Page-level text extractions
= Beginning of Section =
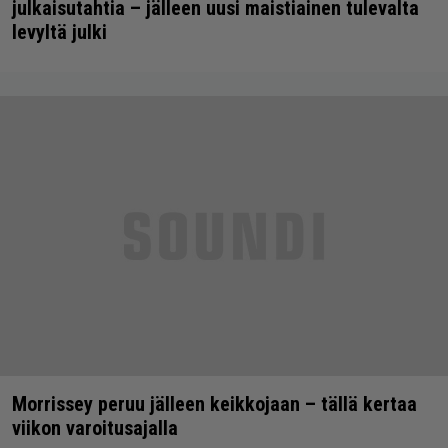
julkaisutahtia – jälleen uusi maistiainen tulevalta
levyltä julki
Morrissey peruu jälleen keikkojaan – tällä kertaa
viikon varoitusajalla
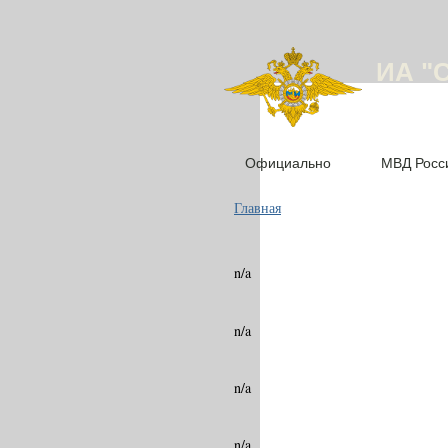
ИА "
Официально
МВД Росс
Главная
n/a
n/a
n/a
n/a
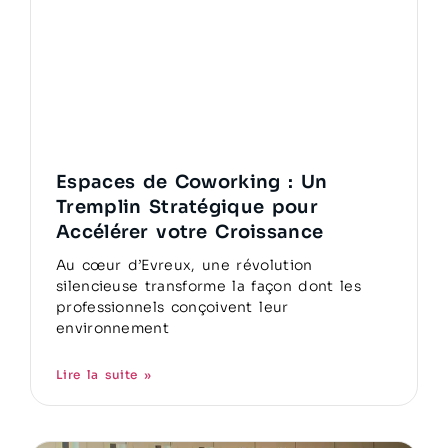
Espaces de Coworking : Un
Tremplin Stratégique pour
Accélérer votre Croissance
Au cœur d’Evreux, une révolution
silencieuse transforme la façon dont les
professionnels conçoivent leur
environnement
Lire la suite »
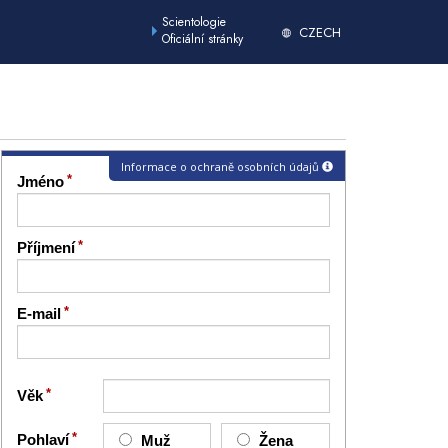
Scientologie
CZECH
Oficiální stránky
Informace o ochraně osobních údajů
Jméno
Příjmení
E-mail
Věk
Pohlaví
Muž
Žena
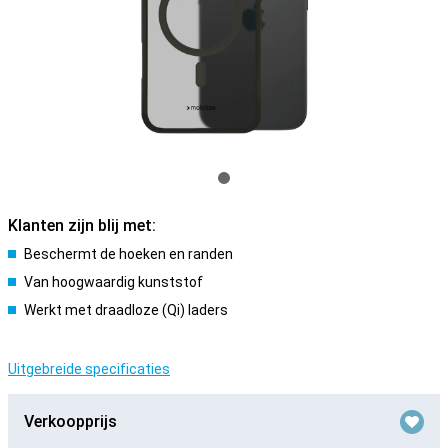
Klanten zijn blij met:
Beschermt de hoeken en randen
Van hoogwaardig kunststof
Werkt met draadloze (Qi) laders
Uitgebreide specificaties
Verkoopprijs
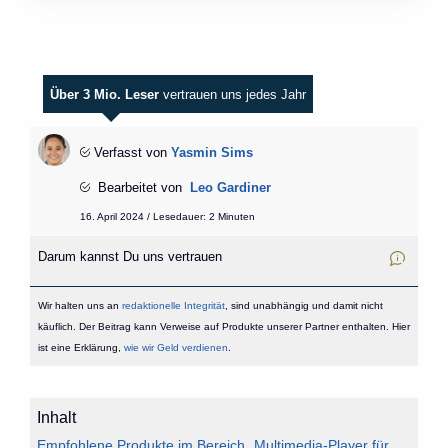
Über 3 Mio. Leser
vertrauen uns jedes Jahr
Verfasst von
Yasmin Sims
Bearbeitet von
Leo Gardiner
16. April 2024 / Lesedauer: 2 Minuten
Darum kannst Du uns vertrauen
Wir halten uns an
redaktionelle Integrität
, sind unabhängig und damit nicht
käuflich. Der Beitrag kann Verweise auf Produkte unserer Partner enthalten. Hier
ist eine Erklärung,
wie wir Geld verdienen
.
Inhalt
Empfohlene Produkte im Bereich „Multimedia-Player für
= End of Section =
GOAL OF THE EXERCISE: Give back, unchanged, every line from the one with "redaktionelle Integrität" to the end of the entries above.

ANSWER TO THE PROBLEM:
redaktionelle Integrität
, sind unabhängig und damit nicht
käuflich. Der Beitrag kann Verweise auf Produkte unserer Partner enthalten. Hier
ist eine Erklärung,
wie wir Geld verdienen
.
Inhalt
Empfohlene Produkte im Bereich „Multimedia-Player für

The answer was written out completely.